Первый раз инженер появился у них в воскресенье, когда
мать была дома. Он пришел с прогулки и увидел его сидящего
за столом. Мать стояла у печи в своем красивом платье с кружевным воротником, которое она надевала еще там дома, на хуторе, когда приезжал отец.
    Дикая боль резанула в груди, перехватила дыхание. Не поздоровавшись, он отошел в угол комнаты и сел на свою кровать. Инженер вскоре ушел. Мать походила по комнате, потом села рядом с ним и сказала, что ей предлагают работу в новом
магазине. Он поднял на нее глаза, но ничего не ответил. Боль
в груди постепенно отходила.
    Инженер появлялся все чаще и чаще, пытался с ним заговорить, но он угрюмо отмалчивался,иногда поднимал глаза и в упор смотрел на него не мигая. Тот
не выдерживал и отворачивался. Он все понимал, мать еще молода и так красива, но инженер претендовал на место его отца, и он ненавидел его лютой ненавистью.
    Однажды он столкнулся с ним на пороге своего дома. У инженера было сумрачное, потерянное лицо. Подняв голову, он
долго и пристально глядел на него, потом опустил глаза и сошел
с крыльца.    Мать стояла у окна и смотрела вдаль, она не повернула голову на стук закрываемой двери, не улыбнулась ему как
обычно.               
    Он испытывал двоякое чувство, ощущая себя победителем, отстоявшим честь отца, честь семьи, в то же время ,чувство вины перед матерью не покидало его. Он и раньше помогал
ей дома, но теперь старался делать это с еще большим рвением:
рубил дрова, носил воду, убирался дома и во дворе. Постепенно
их легкое отчуждение прошло, мать снова была с ним ласкова и
улыбчива, да и на работе она теперь так не уставала.               

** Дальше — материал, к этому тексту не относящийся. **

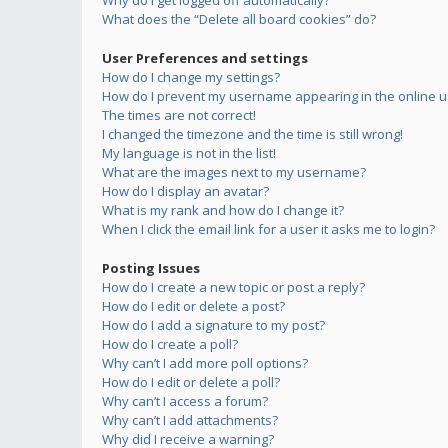
Why do I get logged off automatically?
What does the “Delete all board cookies” do?
User Preferences and settings
How do I change my settings?
How do I prevent my username appearing in the online us
The times are not correct!
I changed the timezone and the time is still wrong!
My language is not in the list!
What are the images next to my username?
How do I display an avatar?
What is my rank and how do I change it?
When I click the email link for a user it asks me to login?
Posting Issues
How do I create a new topic or post a reply?
How do I edit or delete a post?
How do I add a signature to my post?
How do I create a poll?
Why can’t I add more poll options?
How do I edit or delete a poll?
Why can’t I access a forum?
Why can’t I add attachments?
Why did I receive a warning?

    Эльза… Копна волос цвета пшеницы, стройная фигурка,
миловидное лицо... Маленькая принцесса. Они познакомились
здесь, в этой холодной стране. У Эльзы не было отца, как и у
него, он остался там, на далекой родине… Навсегда.
    У них сложились странные отношения. Каждое утро он
подходил к ее дому и терпеливо ждал. Молча брал из ее рук
портфель и шагал рядом. По дороге к ним присоединялись ее
подружки и тогда он отставал и шел позади. Подружки давно
не обращали на него внимания, принимая его присутствие как
должное.
    Пацаны приняли его поведение по-особому. Они не смеялись над ним, не издевались, обзывая женихом, как это должно
быть по всем канонам пацаньей гордости. Они просто молча
стояли и смотрели, как у самых дверей школы Эльза оборачивалась и забирала у него портфель. Он понимал, что каждый
из них внутренне был готов исполнить эту роль молчаливого
пажа, посчитал бы за честь нести портфель этой золотоволосой
феи из волшебной сказки. Но эту роль он не отдал бы никому
и любой посягнувший на нее заплатил бы дорогую цену. И это
знали все.
    Вся школа еще долго будет помнить ту дикую схватку. Кешка
учился классом старше, к тому же еще и второгодник. Это был
уже почти полностью сформировавшийся парень. Мускулистые ляжки, бугристые бицепсы говорили о незаурядной физической силе. Вся школа безоговорочно принимала его превосходство. Он был в той самой счастливой поре, когда молодой
человек сполна ощутил свое физическое совершенство, а разум, и так не отягощенный блеском ума, не затуманен мучительными поисками следующих шагов в жизни. Наверное, не было
той девчонки, которая не приняла бы его ухаживания.
    Кешка,конечно, видел и знал, как он каждое утро приводил Эльзу в
школу, а после уроков забирал портфель и провожал ее домой.
Это его, казалось, не интересовало. Казалось…               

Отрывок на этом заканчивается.